Orion Delivery — Branch #7 `fix/wal-checkpoint-hardening`¶

To: Katja CC: Vesper, Atlas From: Orion Date: 2026-04-19

Status¶

Branch #7 complete. Single commit on fix/wal-checkpoint-hardening, cut off 83b87e6 (main tip with Branch #6 merged). 4 new tests passing, zero regressions — +4 passing / 0 new failed vs Branch #6 baseline (491/371 → 495/371; failure set byte-identical).

Commit	SHA	Subject
1	`673fe20`	feat(state): periodic WAL checkpoint + TRUNCATE at shutdown (FLAG-035)

Patch at 02 Projects/NEO Trading Engine/patches/branch-7-wal-checkpoint-hardening/0001-feat-state-periodic-WAL-checkpoint-TRUNCATE-at-shutd.patch.

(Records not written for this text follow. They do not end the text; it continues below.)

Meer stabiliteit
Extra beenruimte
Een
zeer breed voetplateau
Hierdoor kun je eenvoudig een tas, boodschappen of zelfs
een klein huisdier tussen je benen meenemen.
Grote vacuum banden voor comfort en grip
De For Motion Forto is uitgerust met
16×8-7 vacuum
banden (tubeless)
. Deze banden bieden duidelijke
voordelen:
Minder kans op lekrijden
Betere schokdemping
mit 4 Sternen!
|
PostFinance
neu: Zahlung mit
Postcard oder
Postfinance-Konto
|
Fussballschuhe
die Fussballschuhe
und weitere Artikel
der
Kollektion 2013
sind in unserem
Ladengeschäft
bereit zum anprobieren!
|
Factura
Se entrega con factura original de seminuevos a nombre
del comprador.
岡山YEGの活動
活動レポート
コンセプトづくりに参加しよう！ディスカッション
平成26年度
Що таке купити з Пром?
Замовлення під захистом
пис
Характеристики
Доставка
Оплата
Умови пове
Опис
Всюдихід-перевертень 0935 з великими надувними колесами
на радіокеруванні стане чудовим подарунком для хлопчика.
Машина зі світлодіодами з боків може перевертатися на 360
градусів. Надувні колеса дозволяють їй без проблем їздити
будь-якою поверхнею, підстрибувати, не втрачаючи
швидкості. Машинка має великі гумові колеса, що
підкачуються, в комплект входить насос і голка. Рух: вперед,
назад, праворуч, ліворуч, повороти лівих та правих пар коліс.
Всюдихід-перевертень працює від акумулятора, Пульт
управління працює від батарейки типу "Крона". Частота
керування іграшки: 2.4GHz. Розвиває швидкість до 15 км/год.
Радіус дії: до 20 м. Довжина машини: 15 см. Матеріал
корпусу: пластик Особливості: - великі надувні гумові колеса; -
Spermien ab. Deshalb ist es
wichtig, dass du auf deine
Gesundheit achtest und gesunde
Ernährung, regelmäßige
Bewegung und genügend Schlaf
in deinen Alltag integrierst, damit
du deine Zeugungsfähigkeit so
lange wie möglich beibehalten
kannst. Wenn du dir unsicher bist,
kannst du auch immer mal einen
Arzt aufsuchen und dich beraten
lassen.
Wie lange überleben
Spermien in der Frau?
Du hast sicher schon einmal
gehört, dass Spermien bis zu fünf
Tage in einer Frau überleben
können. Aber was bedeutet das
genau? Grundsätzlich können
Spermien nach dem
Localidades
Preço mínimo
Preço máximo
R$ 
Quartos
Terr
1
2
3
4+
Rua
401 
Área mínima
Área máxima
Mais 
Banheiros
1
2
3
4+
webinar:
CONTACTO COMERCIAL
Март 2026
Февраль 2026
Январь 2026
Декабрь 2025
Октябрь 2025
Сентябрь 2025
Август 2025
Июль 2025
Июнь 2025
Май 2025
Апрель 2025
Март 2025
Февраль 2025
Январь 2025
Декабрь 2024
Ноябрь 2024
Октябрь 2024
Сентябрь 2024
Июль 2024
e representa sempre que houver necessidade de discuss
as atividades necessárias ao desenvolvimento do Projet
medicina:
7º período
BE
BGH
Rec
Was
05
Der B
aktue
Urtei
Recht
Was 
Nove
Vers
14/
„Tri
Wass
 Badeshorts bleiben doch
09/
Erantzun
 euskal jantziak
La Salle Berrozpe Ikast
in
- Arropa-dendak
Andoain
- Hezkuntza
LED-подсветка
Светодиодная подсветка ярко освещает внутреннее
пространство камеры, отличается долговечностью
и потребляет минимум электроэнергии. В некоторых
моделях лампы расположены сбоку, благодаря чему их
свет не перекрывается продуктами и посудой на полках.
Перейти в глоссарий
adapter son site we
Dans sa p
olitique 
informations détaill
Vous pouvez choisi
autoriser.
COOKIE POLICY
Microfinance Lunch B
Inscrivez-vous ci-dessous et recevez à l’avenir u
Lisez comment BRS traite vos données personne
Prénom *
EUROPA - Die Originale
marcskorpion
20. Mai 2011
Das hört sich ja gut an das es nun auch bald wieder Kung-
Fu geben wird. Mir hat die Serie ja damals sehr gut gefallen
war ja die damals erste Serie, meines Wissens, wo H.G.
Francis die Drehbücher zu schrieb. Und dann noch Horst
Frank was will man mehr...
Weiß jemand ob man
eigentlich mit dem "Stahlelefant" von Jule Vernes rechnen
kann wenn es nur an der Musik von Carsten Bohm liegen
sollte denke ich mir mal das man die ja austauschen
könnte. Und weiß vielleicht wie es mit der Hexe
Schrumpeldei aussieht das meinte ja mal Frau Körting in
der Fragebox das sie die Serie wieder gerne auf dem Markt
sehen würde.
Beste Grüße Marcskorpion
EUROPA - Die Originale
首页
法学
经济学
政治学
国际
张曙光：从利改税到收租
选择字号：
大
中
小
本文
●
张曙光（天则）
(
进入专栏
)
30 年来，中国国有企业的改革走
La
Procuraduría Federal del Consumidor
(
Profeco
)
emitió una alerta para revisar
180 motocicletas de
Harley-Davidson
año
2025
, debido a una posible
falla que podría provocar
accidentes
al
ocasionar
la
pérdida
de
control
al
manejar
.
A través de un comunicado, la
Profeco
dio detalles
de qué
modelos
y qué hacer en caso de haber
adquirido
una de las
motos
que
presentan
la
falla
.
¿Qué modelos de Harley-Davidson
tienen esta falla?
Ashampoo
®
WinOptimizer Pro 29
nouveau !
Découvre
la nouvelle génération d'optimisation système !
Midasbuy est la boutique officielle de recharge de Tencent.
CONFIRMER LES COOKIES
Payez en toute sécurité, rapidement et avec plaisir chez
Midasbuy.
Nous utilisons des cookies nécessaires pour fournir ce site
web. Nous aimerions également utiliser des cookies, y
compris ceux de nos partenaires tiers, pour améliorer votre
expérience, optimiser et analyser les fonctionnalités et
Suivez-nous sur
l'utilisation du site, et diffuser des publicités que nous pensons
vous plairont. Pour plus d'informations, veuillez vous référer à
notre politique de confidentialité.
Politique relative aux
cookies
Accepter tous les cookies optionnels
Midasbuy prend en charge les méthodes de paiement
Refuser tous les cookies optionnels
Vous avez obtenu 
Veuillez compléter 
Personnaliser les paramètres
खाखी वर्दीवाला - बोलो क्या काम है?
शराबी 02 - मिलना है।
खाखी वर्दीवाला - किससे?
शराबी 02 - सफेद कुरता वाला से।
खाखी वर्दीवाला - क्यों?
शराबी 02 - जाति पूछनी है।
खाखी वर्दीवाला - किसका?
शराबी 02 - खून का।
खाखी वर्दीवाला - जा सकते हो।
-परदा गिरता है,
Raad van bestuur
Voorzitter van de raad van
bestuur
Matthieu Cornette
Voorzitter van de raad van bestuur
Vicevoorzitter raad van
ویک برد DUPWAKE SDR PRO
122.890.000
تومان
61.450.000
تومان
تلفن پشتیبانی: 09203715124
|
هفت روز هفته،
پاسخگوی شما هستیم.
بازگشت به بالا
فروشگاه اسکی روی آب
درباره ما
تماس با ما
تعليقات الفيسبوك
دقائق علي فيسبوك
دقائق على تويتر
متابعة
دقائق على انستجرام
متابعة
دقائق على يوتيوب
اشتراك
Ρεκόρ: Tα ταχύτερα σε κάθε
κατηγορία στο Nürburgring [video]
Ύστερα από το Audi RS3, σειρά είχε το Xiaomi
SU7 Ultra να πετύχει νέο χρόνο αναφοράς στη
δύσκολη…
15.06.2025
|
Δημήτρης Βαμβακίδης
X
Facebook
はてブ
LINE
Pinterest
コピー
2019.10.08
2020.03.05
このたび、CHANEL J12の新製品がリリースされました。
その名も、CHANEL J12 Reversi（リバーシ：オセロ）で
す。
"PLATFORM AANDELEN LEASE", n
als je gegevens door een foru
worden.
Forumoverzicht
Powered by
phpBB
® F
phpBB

Built against Vesper's Q1–Q5 rulings and all four Atlas additions. All are pinned by tests or by inline audit comments in the commit body.

What landed¶

neo_engine/state_manager.py — new imports (threading, time, statistics, collections.deque); StateManager.__init__ gains four fields (interval, thread handle, stop event, latency deque maxlen=512); new methods start_wal_checkpoint_loop, _checkpoint_loop, _run_checkpoint, _log_checkpoint_aggregate; close() extended to the documented 5-step shutdown (stop.set() → join(timeout=5.0) → aggregate → TRUNCATE → conn.close()), all with log.error(exc_info=True) on any exception.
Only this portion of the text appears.